李躍裝出一副受寵若驚的樣子,恭敬的說道:“這都是爲人臣子應該做的事情,臣能夠爲陛下分憂,是臣的榮幸,豈敢貪圖什麼賞賜。”李隆基看到他的表現非常滿意,突然話鋒一轉,小聲問道:“這件事情除了你,可還告訴過其他人?”
李躍急忙惶恐的回答道:“回皇上,我一路只帶她回到莊園,將已經破爛不堪的衣服換掉之後,然後就悄悄的坐上馬車,一路上沒有任何停頓,直接進宮裡來了,臣只知她乃是陛下的親屬,卻還不知她的真實姓名。”說話間,頭上已經開始流着汗,真心是伴君如伴虎,倘或自己交代不清楚,難免要受到猜忌。
既表明了自己不知道楊玉環的真實身份,又回答了李隆基的問題,可謂是一語雙關,我就是什麼都不知道,只是救救人而已,李隆基聽到這個回答,果然十分滿意,心想這李清風簡直太會做事情了,點了點頭,高興的說道:“清風啊,此事你一定要保密,不可告訴任何人。今年也該爲朝廷效力了,不知你可有什麼中意的職位?”
低頭認真的想了想,李躍說道:“陛下,臣有一句話不知當講不當講?”
“但說無妨。”
“如今朝廷的御林軍疏於鍛鍊,當時我拍馬趕到之時,十七個御林軍被對方三個人殺的只剩下寥寥幾人,戰鬥力令人堪憂,而居臣所知,御林軍中存在很多的貓膩。”說完後小心的看了看李隆基的臉色。
“這件事情朕也知其一而,看來御林軍是需要好好整頓一番了。清風可有好的建議。”
“臣原本希望可以馳騁疆場,爲陛下開疆拓土,但是如今受了傷,恐怕要拖延一段時間了,在長安養傷期間,或許可以爲陛下分憂解難。”
李隆基好奇的讓李躍解開衣服,看了一眼他身上的傷勢,好生安慰道:“這段時間你就好生在家養傷,昔漢時武帝有霍去病滅匈奴,朕今日的清風,何愁不能開拓疆土,朕還需要你去爲我征戰四方,豈能因爲御林軍這點小事傷了你的身體。”
李隆基停了一會兒,笑着說道:“既然你有破土封侯之心,朕便許你一個磧西振威校尉兼左補闕,你可還滿意?”
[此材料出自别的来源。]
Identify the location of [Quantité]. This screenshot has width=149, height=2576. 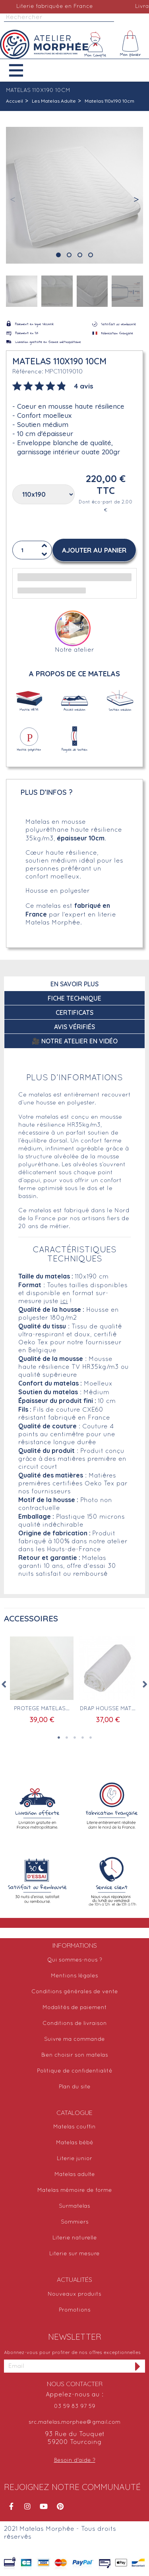
(32, 550).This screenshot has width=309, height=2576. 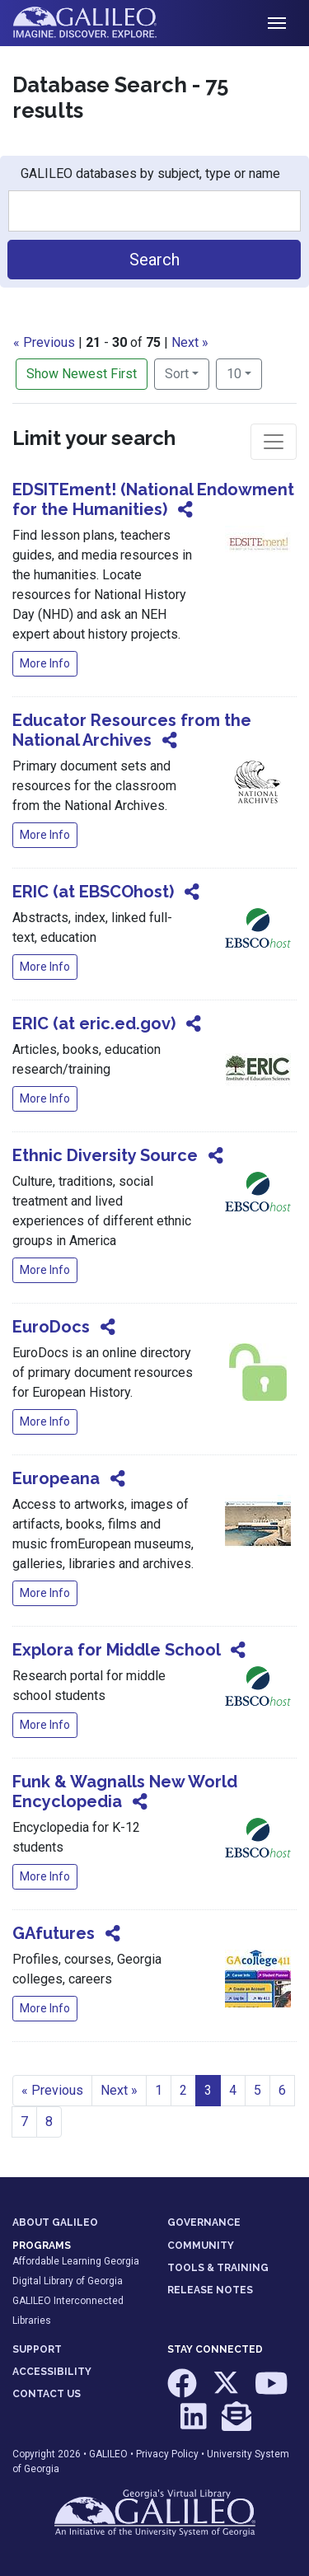 What do you see at coordinates (94, 1023) in the screenshot?
I see `ERIC (at eric.ed.gov)` at bounding box center [94, 1023].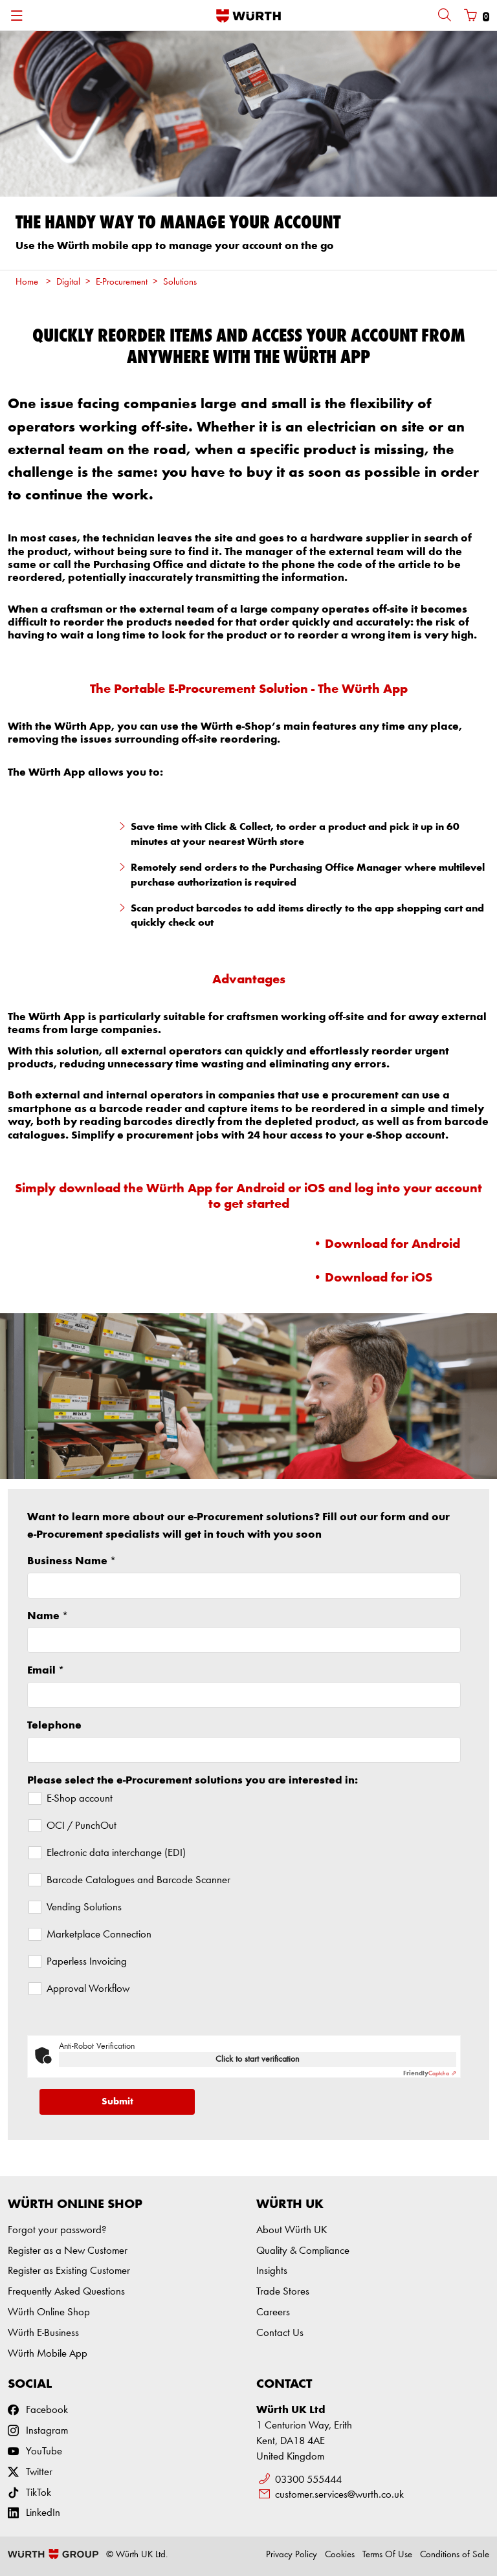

李躍愣了一下,突然意識到這是一種天大的賞賜,他還沒有任何從政經驗,就一躍之間擁有了文武兩個官職,振武校尉是正六品上的武職,帶領三百兵,左補闕雖然只是從七品上的文職,卻擁有越過御史臺,直接向皇帝進行規諫及舉薦人才的權利。李躍急忙跪拜謝恩。
大殿內一下子變得靜悄悄的,李隆基一個人站在窗邊,微微的眯着眼,月光將他的影子依稀的照在殿內,不經意間,雖然今年已經六十二歲,不過歲月似乎並沒有在他的臉上留下痕跡,仍然俊朗依舊,筆直的俯視着天下。
高力士緩緩的走進來,說道:“陛下,那兩具屍體找到了,這件事沒有驚動任何人,都是老奴派神策軍秘密進行的。”
李隆基似乎沒有聽見,淡淡的說道:“上將軍以爲此事是哪方勢力所爲?”
“恕老奴愚昧,不敢妄言。”
“但說無妨,你都跟了我四十多年了,如果你都不敢對我說真心話,那朕還能相信何人呢?”
高力士微微的謙身,小聲的說道:“依老奴所見,此事朝中無人敢爲。”
李隆基略慍怒,一甩衣袖,說道:“無人敢爲?事情已經發生了,還無人敢爲。這件事情沒幾個人知道吧。”
面對李隆基銳利的目光,高力士急忙的跪下,說道:“陛下息怒,此事乃老奴一手操辦,除了陛下跟老奴,也就只有老奴的幾位義子經手過。”
李隆基再次轉過身子,望着窗外。說道:“朕吩咐過此事務必要做的隱秘,結果最後不禁被賊人所知,還在朕的眼皮子底下發生了刺殺的事情,朕給你三天的時間,找出泄露消息的眼線!”
李隆基一向視高力士爲自己親人一般,何曾見皇帝對他發過這樣的火,嚇得面如土色,說道:“臣辦事不利,差點害了楊妃性命,罪當死!”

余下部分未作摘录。